The Blinking* Cursor
You know how it goes. You follow your inspired muse to the page and start writing and everything’s going great, then 1000 words in, you hit a wall. A big fat concrete wall with barbed wire strung across the top. Maybe the wall is a plot hole. Maybe it’s a character who is suddenly acting out of character. Or maybe you’re just really, really tired because you stayed up all night reading Anna Karenina so you can honestly say “Yes, I’ve read Anna Karenina” should anyone in your writers’ group ask if you’ve read Anna Karenina because that’s the sort of thing you imagine writers in writers’ groups ask whenever there is a lull in the conversation and you’re certainly expecting lulls at the next meeting because you’ve been asked to read an excerpt from your incredibly boring work in progress.
So what do you do when you hit a wall? Well, the best advice I’ve ever heard is this: change your environment. Get up out of your chair. Run the washing machine again since you forgot to put the washed load in the dryer last night (blame Anna) and the laundry is smelling more like Mountain Man than Mountain Spring. Pick up a book and read a chapter. Walk the dog. Walk the ferret. Walk the goldfish. Re-introduce yourself to your children. Pick lint off your significant other’s sweater. Knit a sweater. Go for a run. Call your mother. Kiss your spouse. Kiss your neighbor. Chase a rabbit. Eat a cookie.
Just do something other than stare at the blinking cursor.
This is excellent advice. Yes, there are some writers who can bore a hole through any writing wall with sheer determination (usually prompted by a looming deadline of “yesterday”). But most of us aren’t Cylopsian like that and we hate those people anyway so instead we must get up out of the chair.
I don’t know the science behind it, but apparently when we walk away and do something totally unrelated to the problem at hand, the brain feels emotionally secure enough to back up and re-consider the problem from a different perspective. (This is sort of like what happens when you’re trying to remember the name of that movie – you know, the one with that actor who did that other movie with that actress – and you can’t for the life of you remember it no matter how squinty your eyes or how furrowed your brow, but then it comes to you three days later during the silent prayer time at church and you’re so excited that you accidentally blurt “What Dreams May Come!” really loud and a split-second later as you re-play your prayerful exclamation you realize you might have pronounced “What” as “Wet” and no wonder people don’t invite you over for dinner after church.)

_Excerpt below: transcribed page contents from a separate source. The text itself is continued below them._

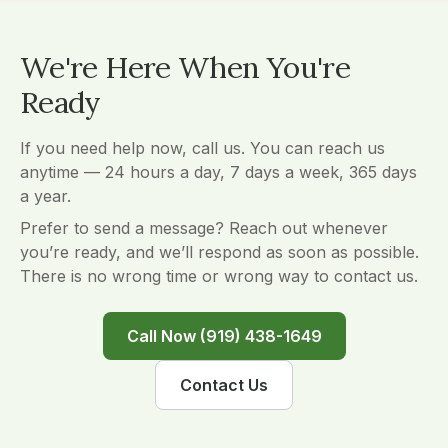
We're Here When You're
Ready
If you need help now, call us. You can reach us
anytime — 24 hours a day, 7 days a week, 365 days
a year.
Prefer to send a message? Reach out whenever
you’re ready, and we’ll respond as soon as possible.
There is no wrong time or wrong way to contact us.
Call Now (919) 438-1649
Contact Us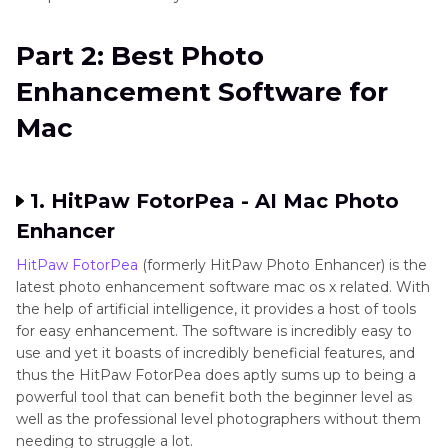
Part 2: Best Photo
Enhancement Software for
Mac
1. HitPaw FotorPea - AI Mac Photo
Enhancer
HitPaw FotorPea
(formerly HitPaw Photo Enhancer) is the
latest photo enhancement software mac os x related. With
the help of artificial intelligence, it provides a host of tools
for easy enhancement. The software is incredibly easy to
use and yet it boasts of incredibly beneficial features, and
thus the HitPaw FotorPea does aptly sums up to being a
powerful tool that can benefit both the beginner level as
well as the professional level photographers without them
needing to struggle a lot.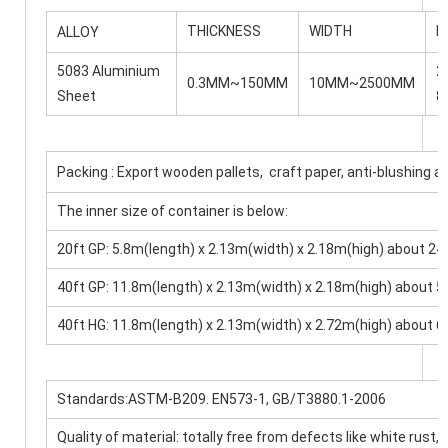
THICKNESS
WIDTH
L
ALLOY
5083 Aluminium
2
0.3MM~150MM
10MM~2500MM
Sheet
8
Packing : Export wooden pallets, craft paper, anti-blushing a
The inner size of container is below:
20ft GP: 5.8m(length) x 2.13m(width) x 2.18m(high) about
40ft GP: 11.8m(length) x 2.13m(width) x 2.18m(high) abou
40ft HG: 11.8m(length) x 2.13m(width) x 2.72m(high) abou
Standards:ASTM-B209. EN573-1, GB/T3880.1-2006
Quality of material: totally free from defects like white rust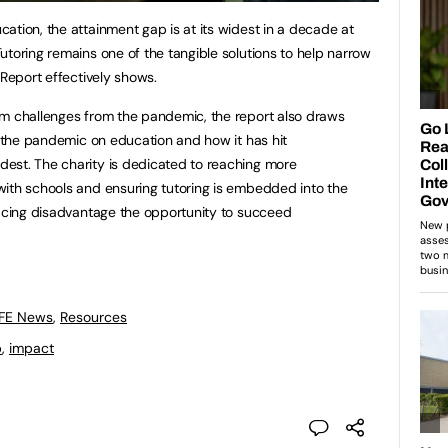
ation, the attainment gap is at its widest in a decade at
utoring remains one of the tangible solutions to help narrow
 Report effectively shows.
rm challenges from the pandemic, the report also draws
f the pandemic on education and how it has hit
est. The charity is dedicated to reaching more
with schools and ensuring tutoring is embedded into the
facing disadvantage the opportunity to succeed
 FE News
,
Resources
p
,
impact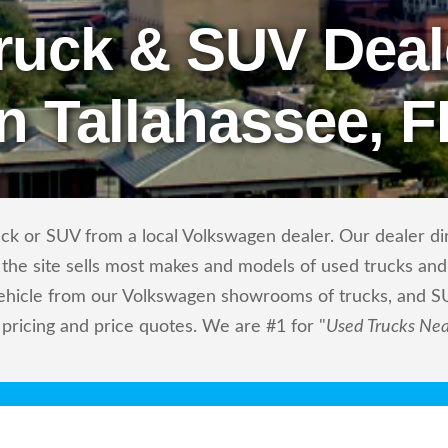
ruck & SUV Deal
in Tallahassee, F
ck or SUV from a local Volkswagen dealer. Our dealer dire
the site sells most makes and models of used trucks and 
vehicle from our Volkswagen showrooms of trucks, and S
 pricing and price quotes. We are #1 for "
Used Trucks Ne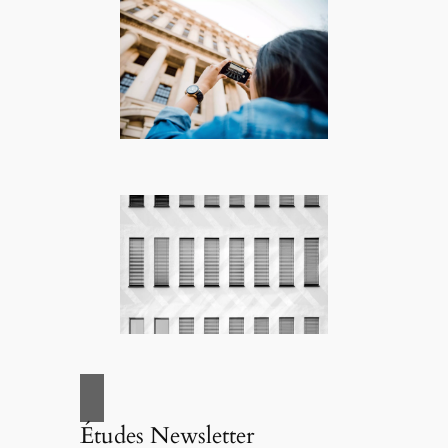
Études Newsletter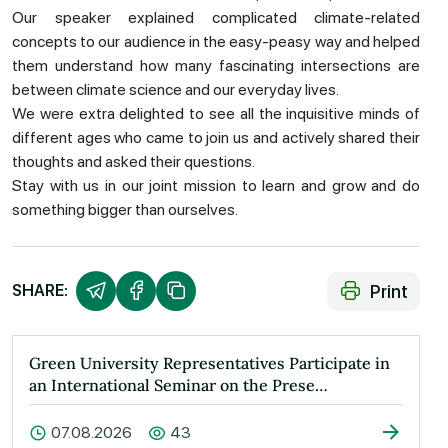
Our speaker explained complicated climate-related
concepts to our audience in the easy-peasy way and helped
them understand how many fascinating intersections are
between climate science and our everyday lives.
We were extra delighted to see all the inquisitive minds of
different ages who came to join us and actively shared their
thoughts and asked their questions.
Stay with us in our joint mission to learn and grow and do
something bigger than ourselves.
Print
SHARE:
Green University Representatives Participate in
an International Seminar on the Prese…
07.08.2026
43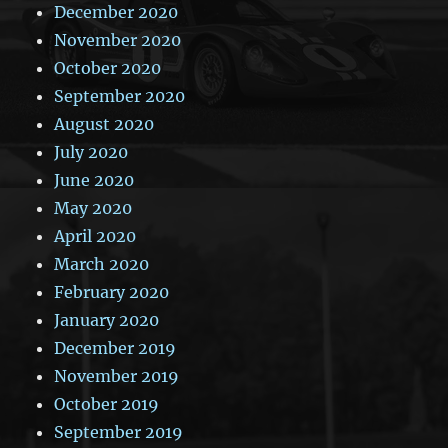
December 2020
November 2020
October 2020
September 2020
August 2020
July 2020
June 2020
May 2020
April 2020
March 2020
February 2020
January 2020
December 2019
November 2019
October 2019
September 2019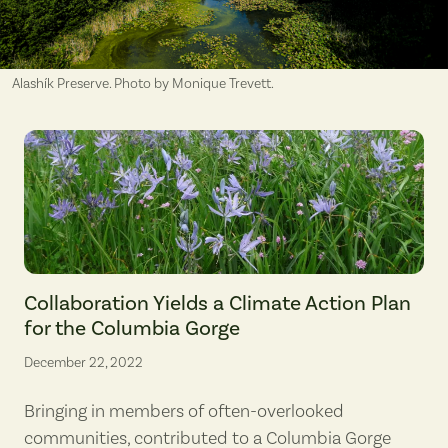
Alashík Preserve. Photo by Monique Trevett.
Camas is an indigenous first food in the Columbia Gorge. (photograp
Collaboration Yields a Climate Action Plan
for the Columbia Gorge
December 22, 2022
Bringing in members of often-overlooked
communities, contributed to a Columbia Gorge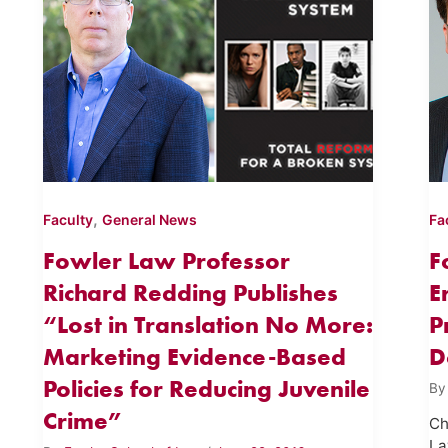
,
Faculty
General News
Fa
Fowler Law Professor
F
Richard Redding Publishes
E
“Lost in Translation No More:
P
Marketing Evidence-Based
D
Policies for Reducing Juvenile
B
Crime”
Ch
La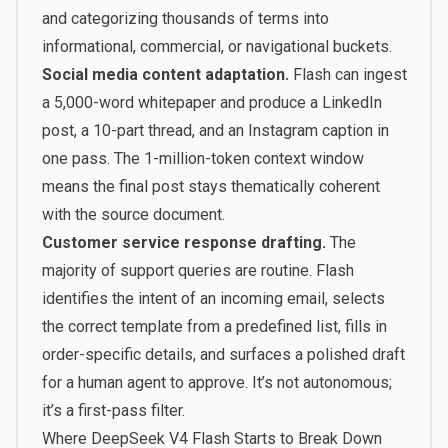
and categorizing thousands of terms into
informational, commercial, or navigational buckets.
Social media content adaptation.
Flash can ingest
a 5,000-word whitepaper and produce a LinkedIn
post, a 10-part thread, and an Instagram caption in
one pass. The 1-million-token context window
means the final post stays thematically coherent
with the source document.
Customer service response drafting.
The
majority of support queries are routine. Flash
identifies the intent of an incoming email, selects
the correct template from a predefined list, fills in
order-specific details, and surfaces a polished draft
for a human agent to approve. It’s not autonomous;
it’s a first-pass filter.
Where DeepSeek V4 Flash Starts to Break Down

I run into walls a lot. (Insert Toyota joke here.) Want to know how I deal with walls? Do I flip down my Scott Summers sunglasses and burn a hole through the concrete? Nope. So that must mean I get out of my chair and do something else, right? Um…no.
I stare at the blinking* cursor.
I might still try to write, but it only takes a few keystrokes to discover that I’m facing one of those Escape from New York walls you can’t get over without Snake Plissken’s help and Snake’s retired, so good luck with that.
So instead? I just stare at that blinking* cursor.
Three hours later, I get up out of my chair and declare myself a complete failure as a writer, having added nothing to my novel except an impenetrable obstacle that fittingly resembles a very wide, very tall tombstone.
Here is where I’m supposed to spin this unflattering picture of the writer’s life into some kind of inspirational lesson. Um. Nope. Can’t do it.
Because sometimes writing is impossible. Sometimes trying to put a word on the page is like trying to staple a wasp to a jackrabbit. And sometimes, you waste hours of your life staring at a blinking* cursor.
I’m sorry smelly laundry. I’m sorry obese ferret. I’m sorry neighbor who looks exactly like Kate Beckinsale**. I suck.
What can I say? I’m a writer.
*Please feel free to replace the asterisked instances of “blinking” with your favorite swear word. I did.
**No, I don’t have a neighbor who looks exactly like Kate Beckinsale. But this is my blog and my daydream so I can pretend whatever I want. Like right now? I’m pretending that Kate Beckinsale’s people will happen upon this post during routine “checking for unflattering web content” Googling and decide it would be great PR if she were to suddenly show up in Colorado and invite me out to dinner where I’d be happy just to listen to her talk in that sexy English accent even with her mouth full of P.F. Changs’ Oolong Marinated Sea Bass.